Filter the records below for the word "Android". Copy each line that holds it.

[Dataset entries]
>>>>>

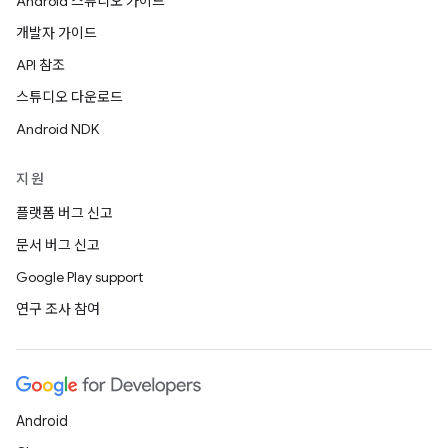
Android 스튜디오 가이드
개발자 가이드
API 참조
스튜디오 다운로드
Android NDK
지원
플랫폼 버그 신고
문서 버그 신고
Google Play support
연구 조사 참여
Android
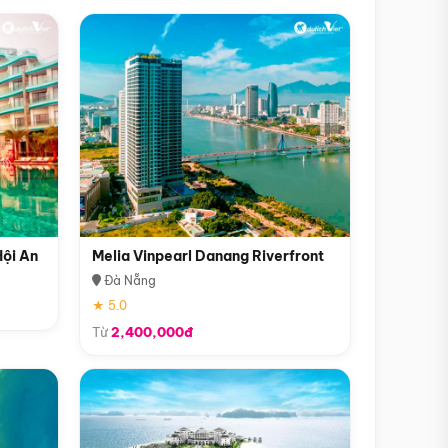
Hội An
Melia Vinpearl Danang Riverfront
Đà Nẵng
★ 5.0
Từ
2,400,000đ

<<<<<

__Problem solution__.
Android 스튜디오 가이드
Android NDK
Android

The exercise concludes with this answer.